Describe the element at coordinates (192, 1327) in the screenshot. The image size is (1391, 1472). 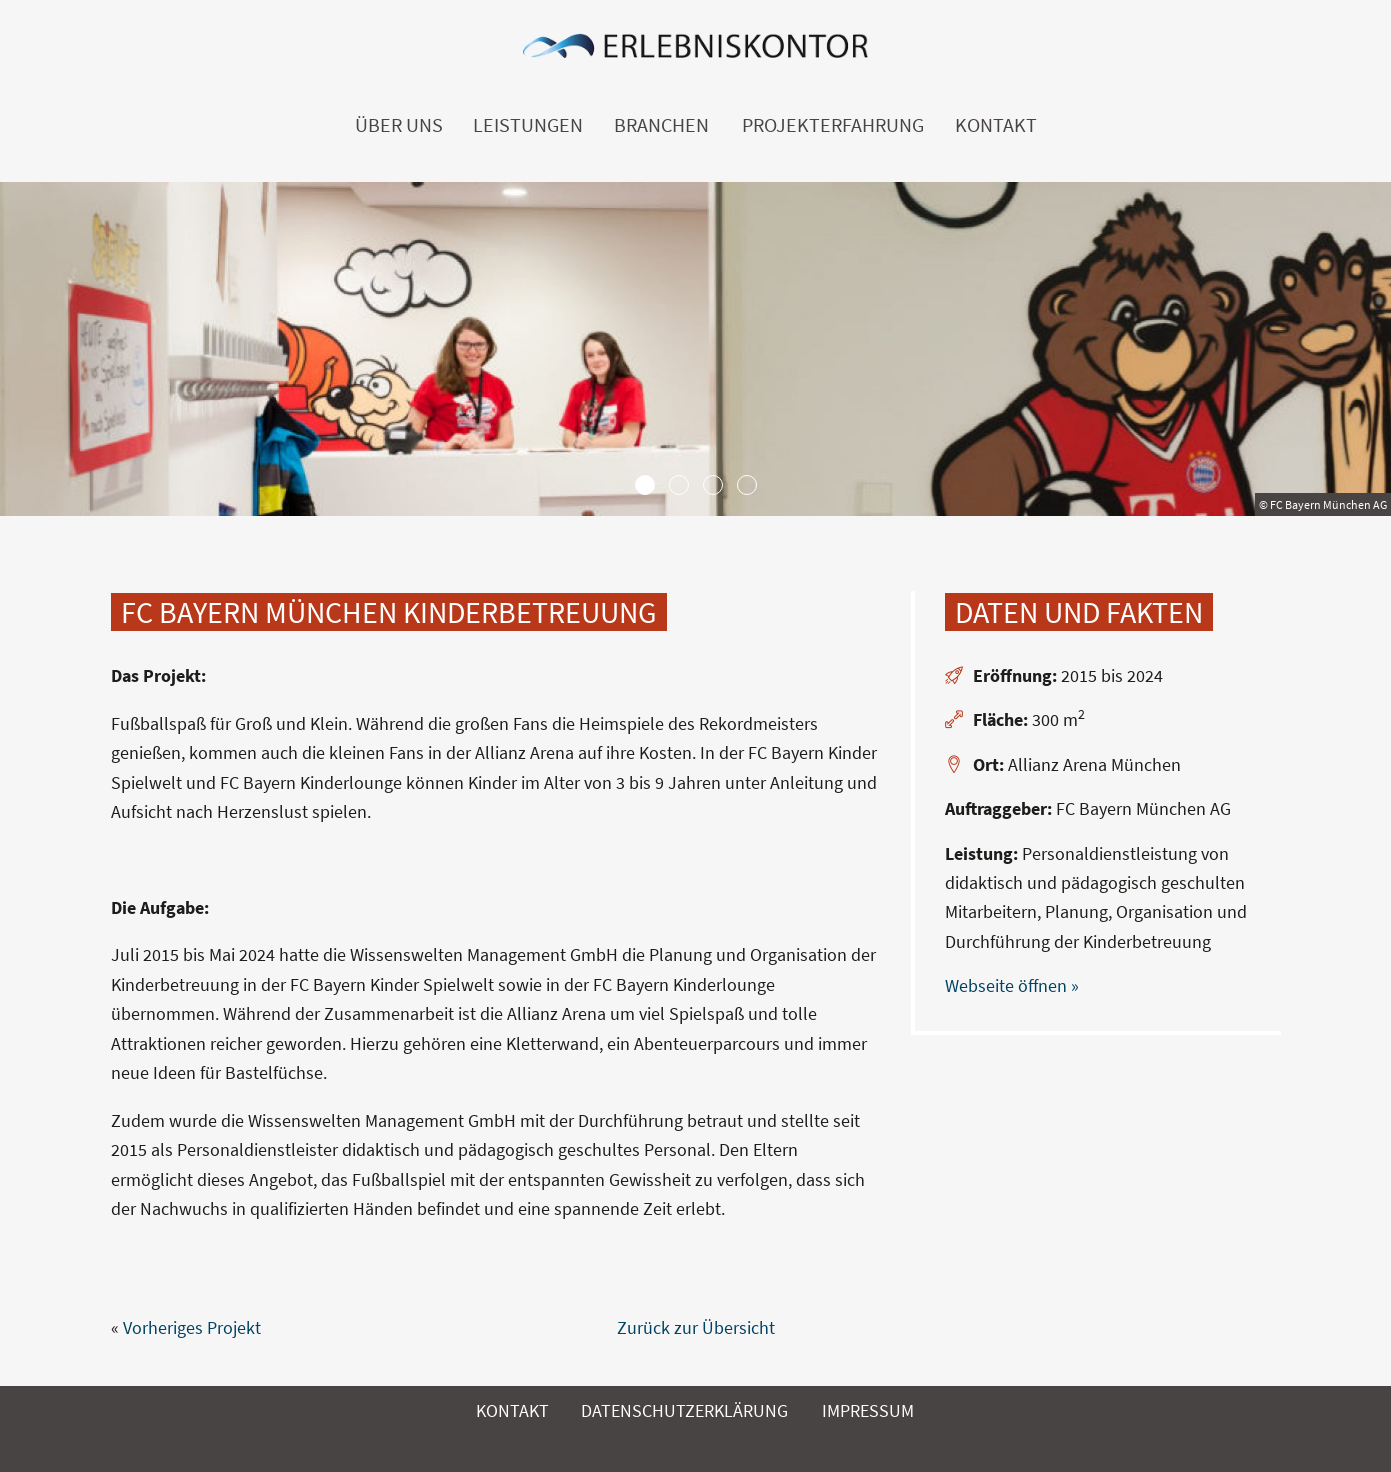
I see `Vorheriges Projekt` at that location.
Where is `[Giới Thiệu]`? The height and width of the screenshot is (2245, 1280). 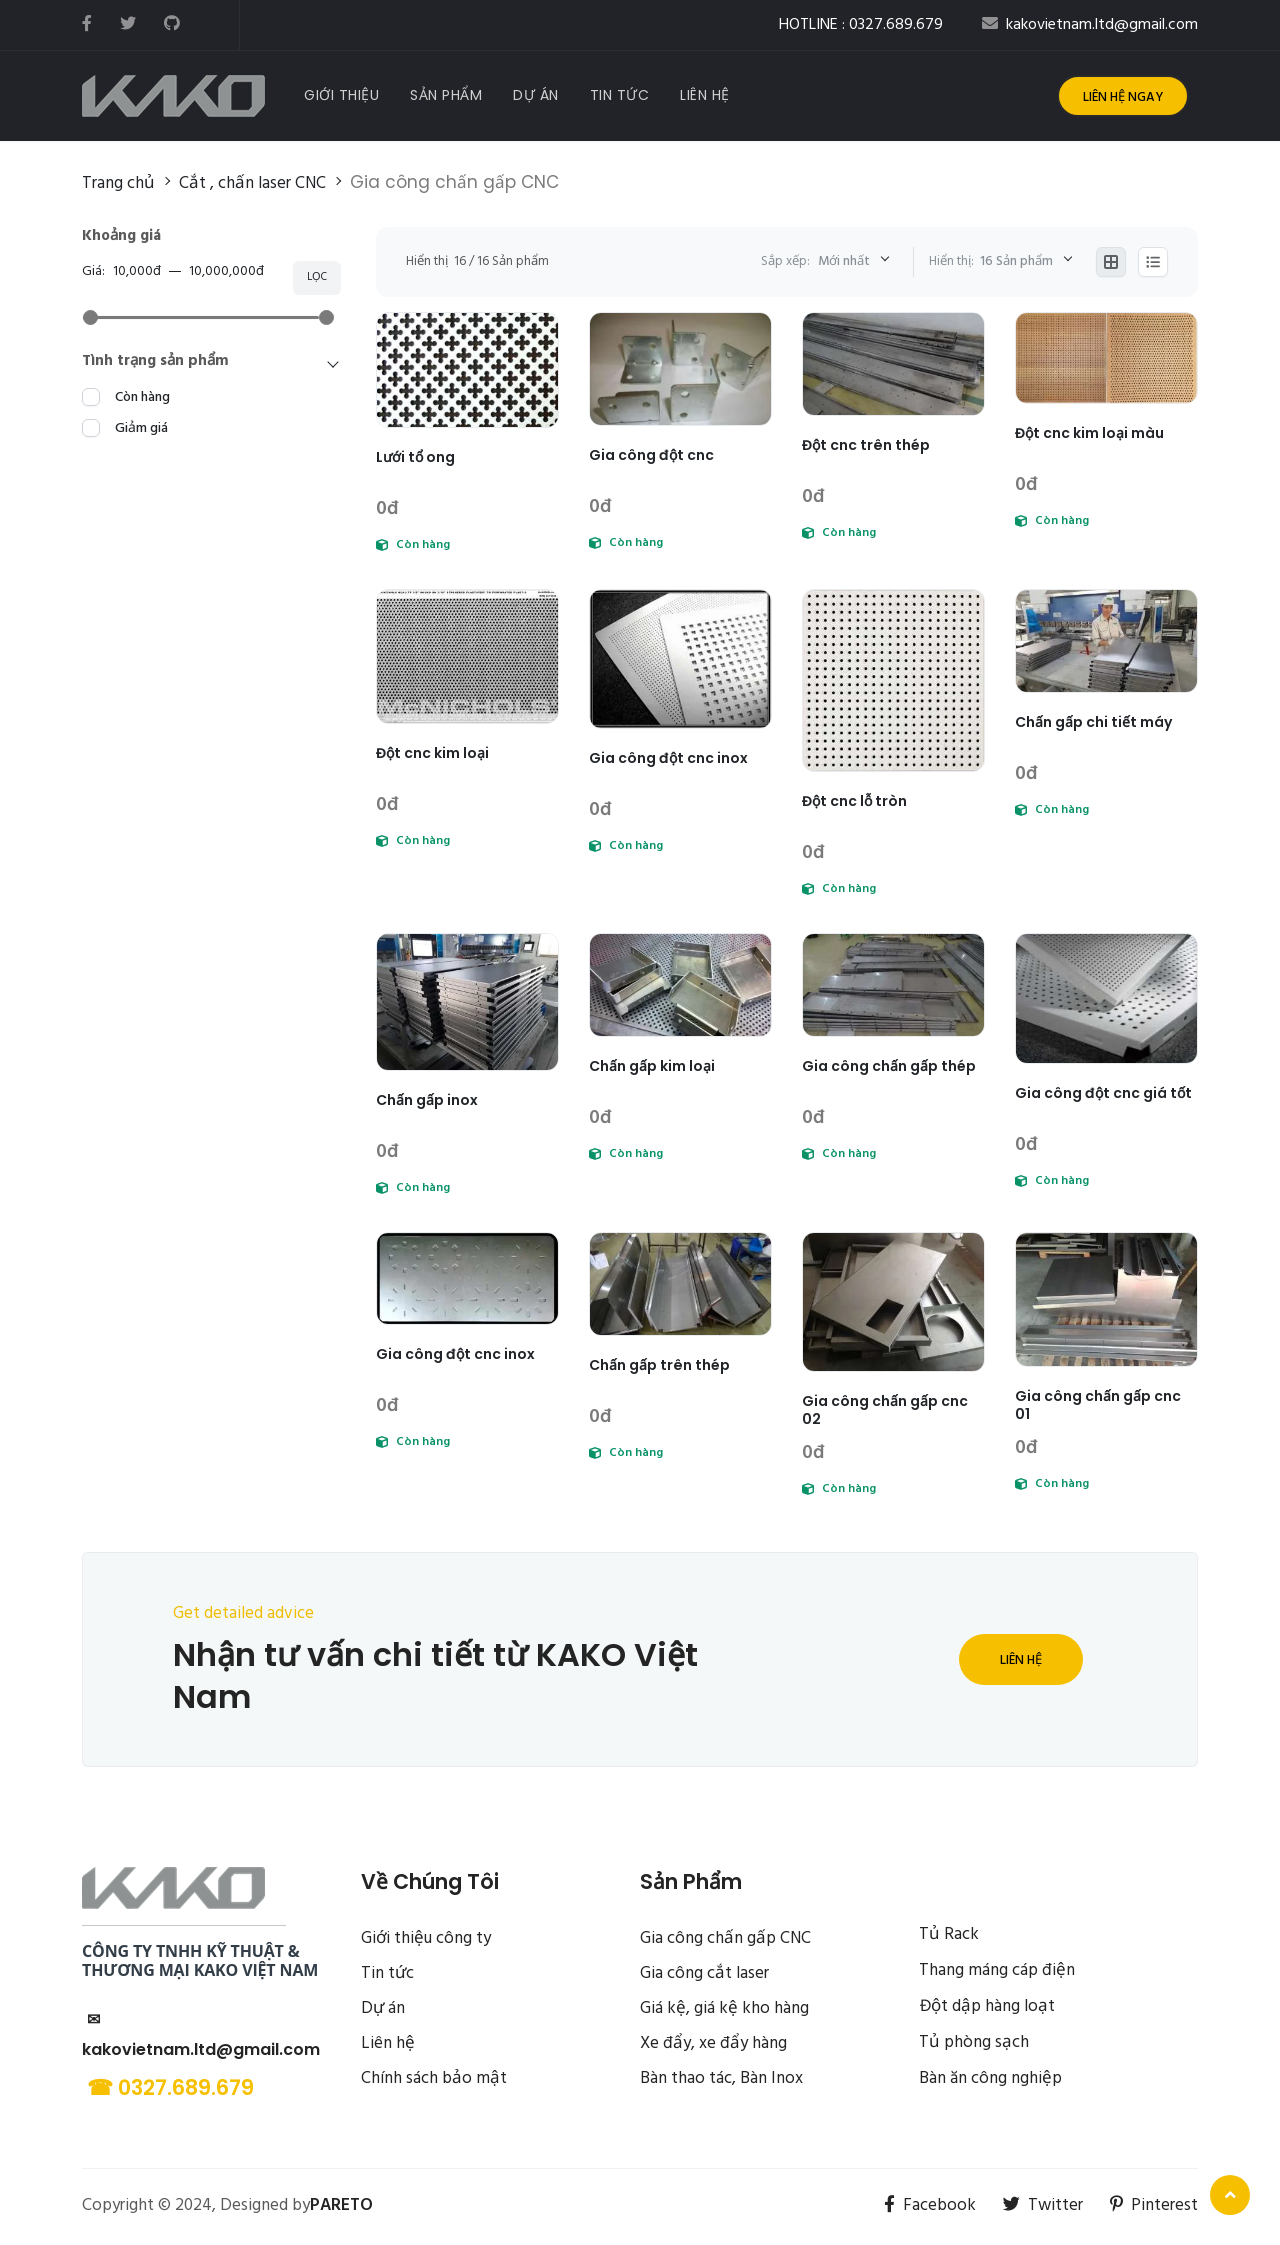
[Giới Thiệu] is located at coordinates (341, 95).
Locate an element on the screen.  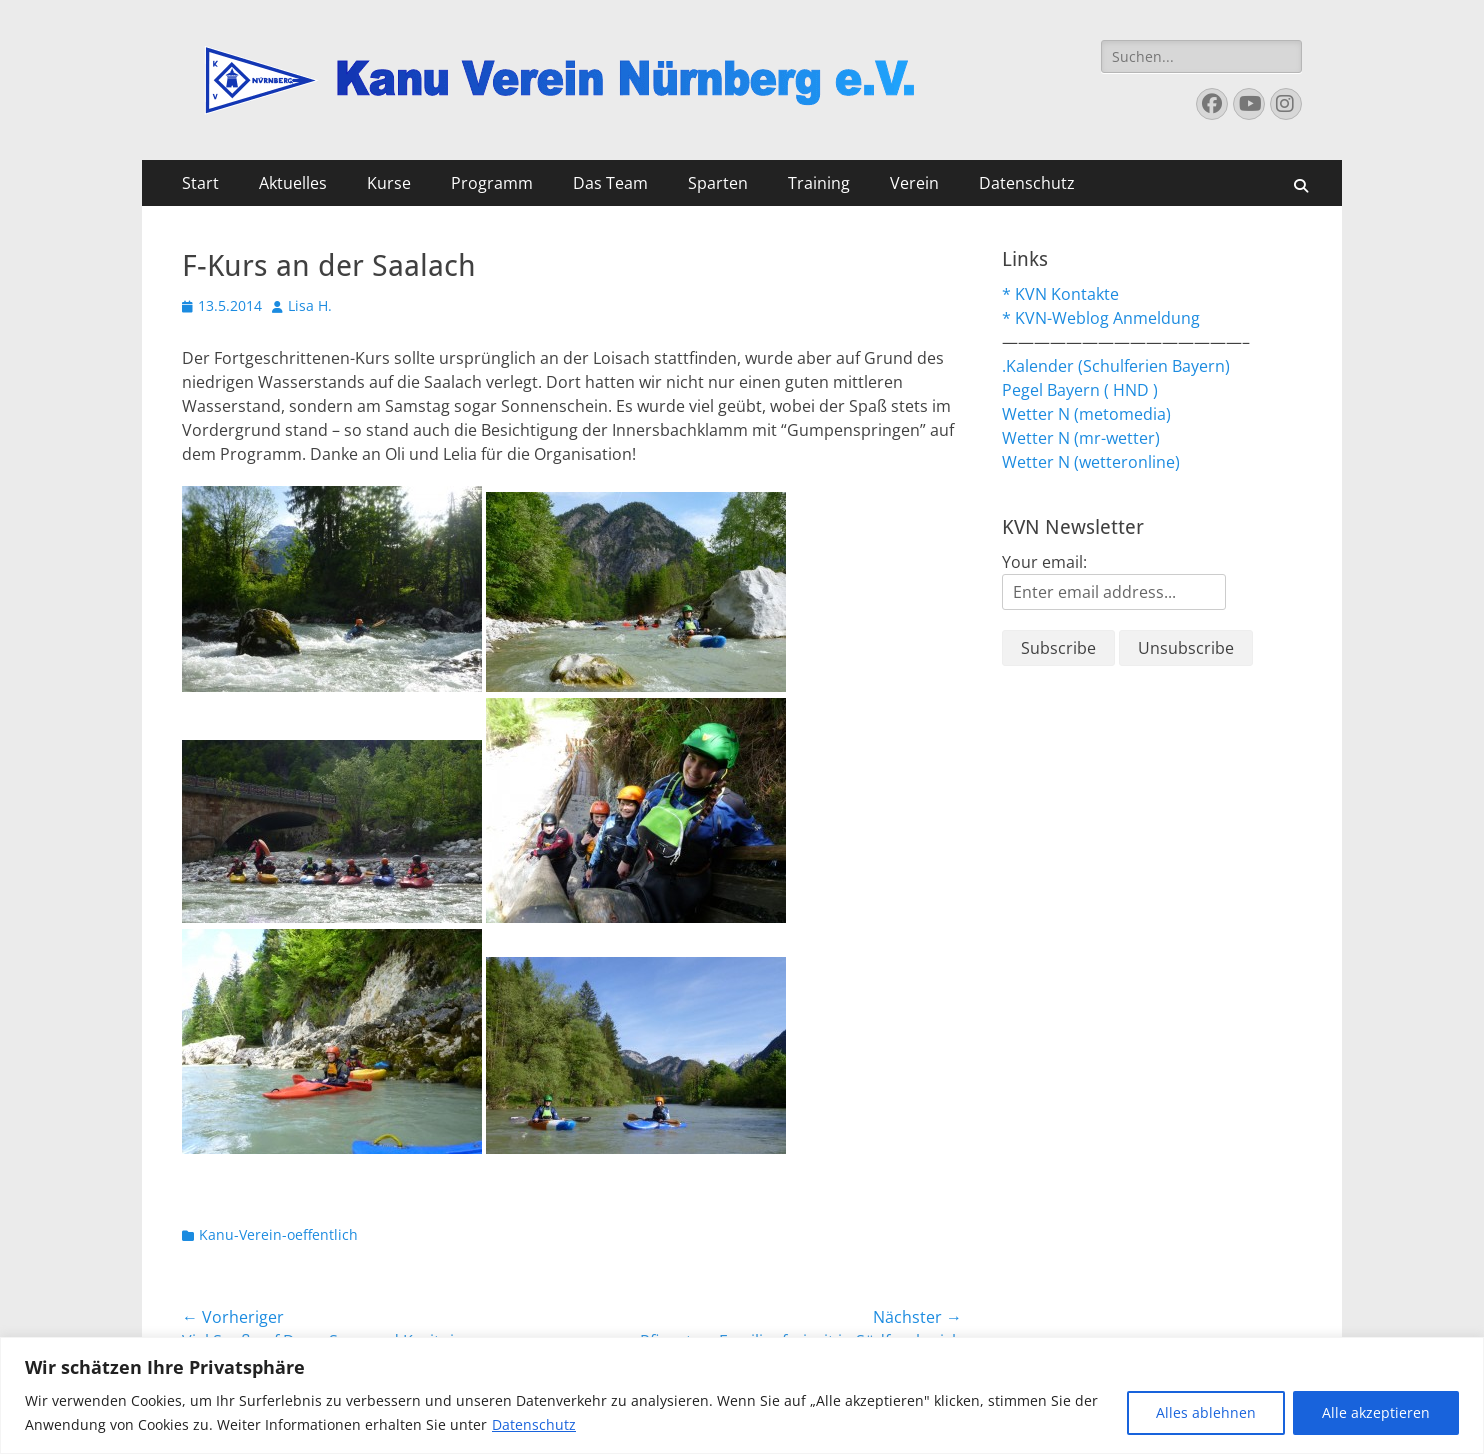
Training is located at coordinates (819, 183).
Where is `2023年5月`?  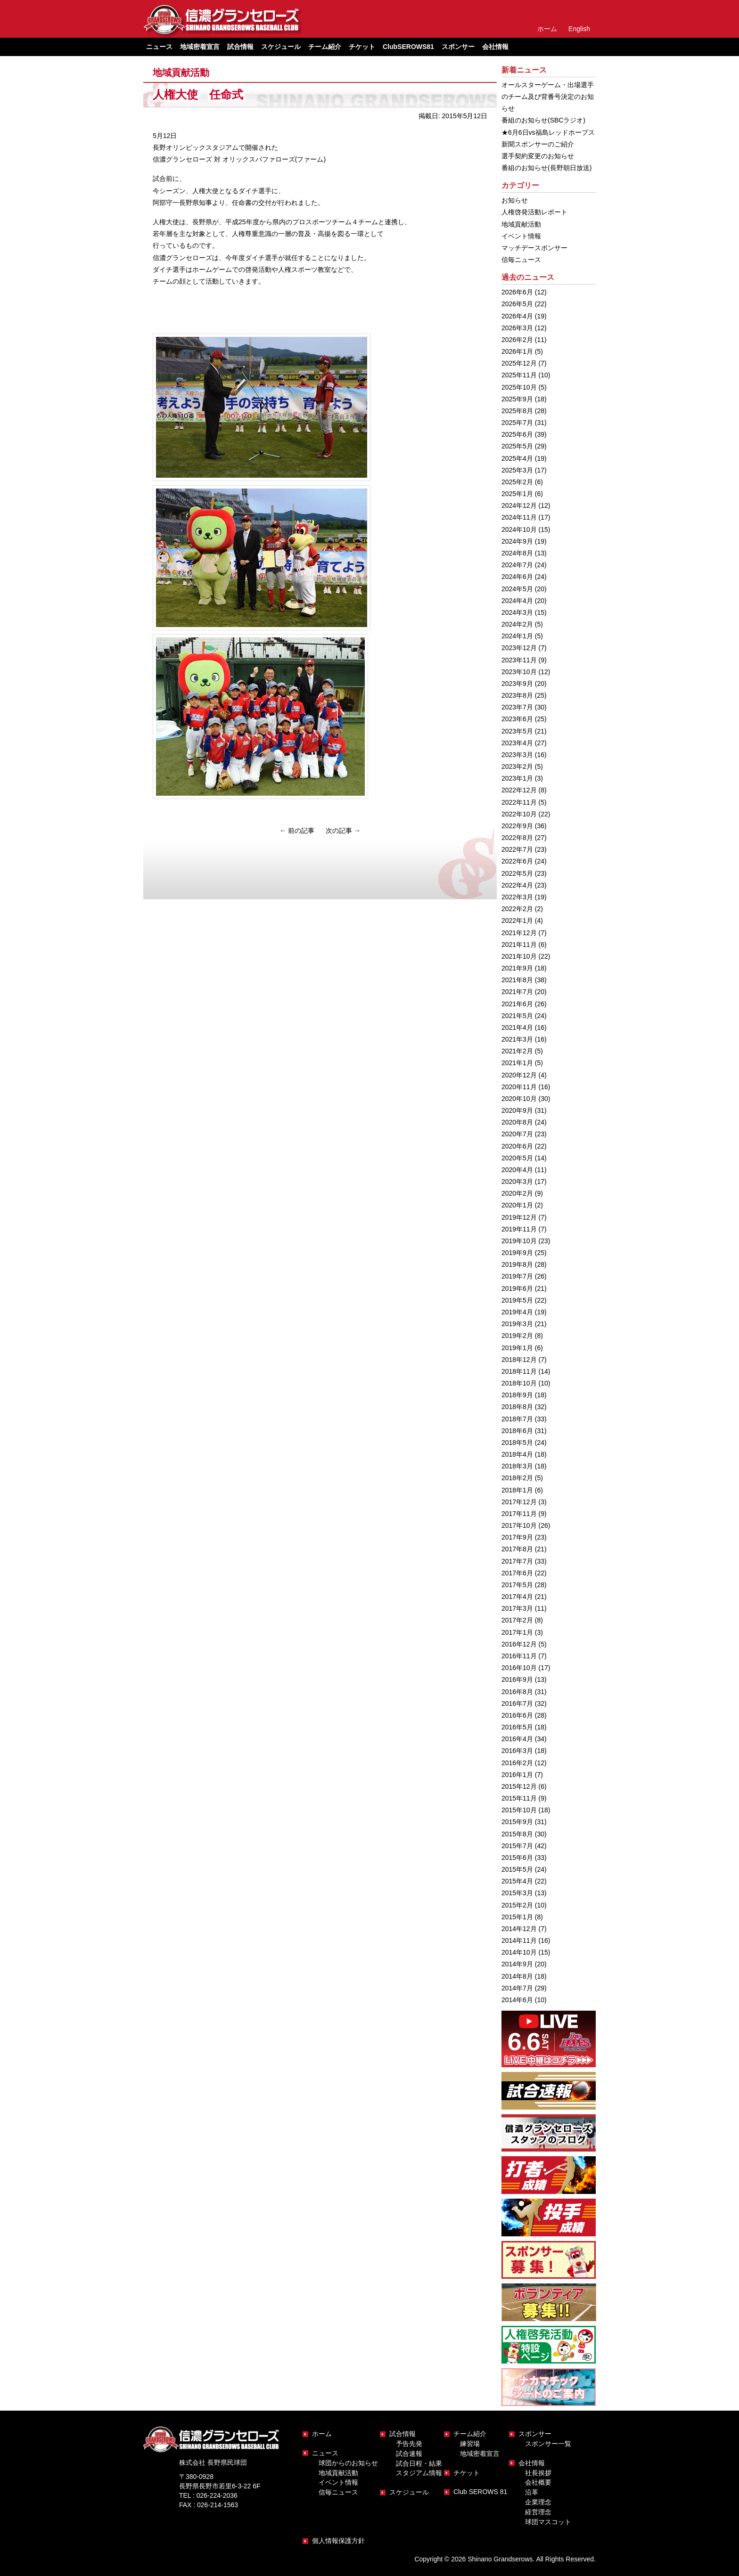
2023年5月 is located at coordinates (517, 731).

• _WORK TO COMPLETE_
Please repeat the lines above from the line containing "is (2245, 1280)." through the final line, both included, exactly as they stand and without pictures.

• _REPLY_
Where is `[Giới Thiệu]`? The height and width of the screenshot is (2245, 1280). 
[Giới Thiệu] is located at coordinates (341, 95).
Locate an element on the screen.  
Training is located at coordinates (819, 183).
Where is `2023年5月`?  
2023年5月 is located at coordinates (517, 731).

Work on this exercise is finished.